> _HOW TO COMPLETE THIS TASK_:
Report each line from the listing that the string "meilleurs" appears in.
══ STUDY MATERIAL ══
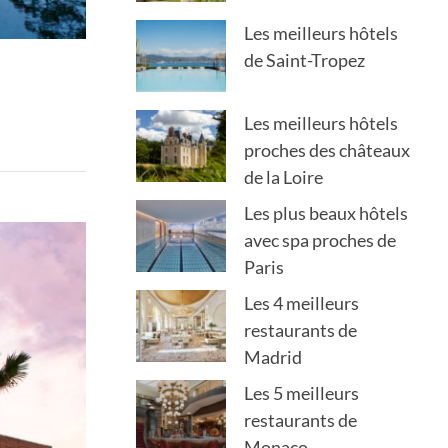
Les meilleurs hôtels
de Saint-Tropez
Les meilleurs hôtels
proches des châteaux
de la Loire
Les plus beaux hôtels
avec spa proches de
Paris
Les 4 meilleurs
restaurants de
Madrid
Les 5 meilleurs
restaurants de
Monaco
═══
> _ANSWER SECTION_:
Les meilleurs hôtels
Les meilleurs hôtels
Les 4 meilleurs
Les 5 meilleurs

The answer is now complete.